Output, word for word, the lines of this listing that fall between the line with "For every named" and the line with "お探しのページが見つかりませんでした (193, 170)", counting both of those lines, and no others.

##### Material shown

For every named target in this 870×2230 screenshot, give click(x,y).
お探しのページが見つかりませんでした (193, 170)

##########
##### Material shown

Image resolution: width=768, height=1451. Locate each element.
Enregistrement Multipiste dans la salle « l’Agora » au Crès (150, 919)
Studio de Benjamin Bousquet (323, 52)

##########

**Answer to this exercise:**
For every named target in this 870×2230 screenshot, give click(x,y).
お探しのページが見つかりませんでした (193, 170)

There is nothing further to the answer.